Michael Markowitz v. William Nicholson

U.S. Court of Appeals for the Third Circuit

Michael Markowitz v. William Nicholson

Opinion

NOT PRECEDENTIAL

UNITED STATES COURT OF APPEALS FOR THE THIRD CIRCUIT ___________

No. 23-1691 __________

MICHAEL MARKOWITZ, Appellant

v.

WILLIAM NICHOLSON, CHCA; ROBERT GILMORE, Former Superintendent; JAMES FETTERMAN, CRNP; SHARON COLAIZZI, CRNP; DR. TIMOTHY KROSS ____________________________________

On Appeal from the United States District Court for the Western District of Pennsylvania (D.C. Civil Action No. 2:20-cv-01311) District Judge: Honorable David Stewart Cercone ____________________________________

Submitted Pursuant to Third Circuit LAR 34.1(a) September 18, 2023

Before: KRAUSE, PHIPPS, and SCIRICA, Circuit Judges

(Opinion filed: September 26, 2023) ___________

OPINION* ___________

* This disposition is not an opinion of the full Court and pursuant to I.O.P. 5.7 does not constitute binding precedent. PER CURIAM

Pro se appellant Michael Markowitz, a Pennsylvania state prisoner, suffers from

chronic pain. He alleges that prison doctors and administrators stopped prescribing him

the pain medication he had relied on for many years without providing any effective

replacement, leaving him in constant pain—and violating the Eighth Amendment. The

District Court granted summary judgment for all defendants. For the following reasons,

we will affirm.

I.

Because Markowitz appeals from the grant of summary judgment, we construe the

facts in the light most favorable to him. Markowitz is incarcerated at SCI-Greene. He

suffers from medical conditions and injuries—primarily a .38-caliber bullet wound to his

neck—that cause him chronic neuropathic pain. ECF No. 4 at 3. For about 15 years,

Markowitz’s pain had been treated with the drug gabapentin, also known by the brand

name Neurontin. In April 2019, prison doctor Timothy Kross took Markowitz off

gabapentin because of its potential for abuse and because other pain medications are

available. Markowitz immediately filed two prison grievances. Prison officials denied the

grievances, finding that Kross’s decision was based on his sound medical judgment.

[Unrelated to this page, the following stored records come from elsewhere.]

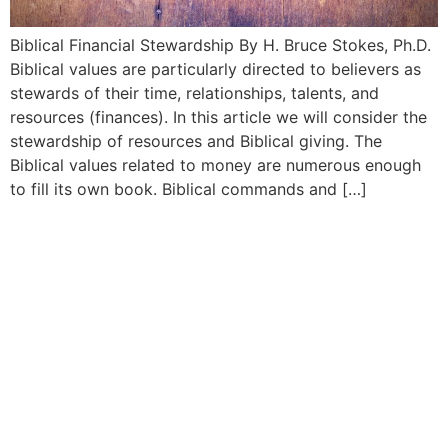
Biblical Financial Stewardship By H. Bruce Stokes, Ph.D.
Biblical values are particularly directed to believers as
stewards of their time, relationships, talents, and
resources (finances). In this article we will consider the
stewardship of resources and Biblical giving. The
Biblical values related to money are numerous enough
to fill its own book. Biblical commands and […]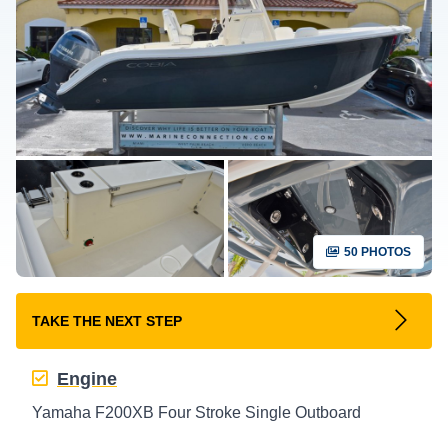
50 PHOTOS
TAKE THE NEXT STEP
Engine
Yamaha F200XB Four Stroke Single Outboard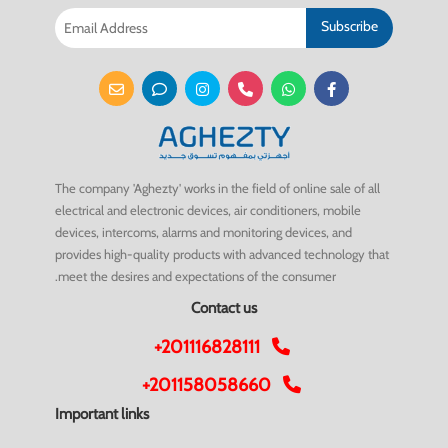
Subscribe
The company 'Aghezty' works in the field of online sale of all
electrical and electronic devices, air conditioners, mobile
devices, intercoms, alarms and monitoring devices, and
provides high-quality products with advanced technology that
meet the desires and expectations of the consumer.
Contact us
+201116828111
+201158058660
Important links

Nonetheless, Markowitz’s gabapentin was renewed about a month after Kross had

stopped it, and he continued to receive gabapentin until mid-December 2019. That

month, Markowitz learned that the prison planned to discontinue his gabapentin

2 prescription once again and transition him to a different drug, duloxetine (brand name

Cymbalta). Markowitz immediately filed another grievance protesting the change, but

prison officials denied the grievance as frivolous. The officials noted that Markowitz had

already filed unsuccessful grievances about not getting gabapentin and said that his

complaints amounted to mere disagreements about his preferred pain medication. Over

the next month, Markowitz’s gabapentin dosage was lowered and duloxetine introduced,

until his gabapentin was stopped completely in January 2020.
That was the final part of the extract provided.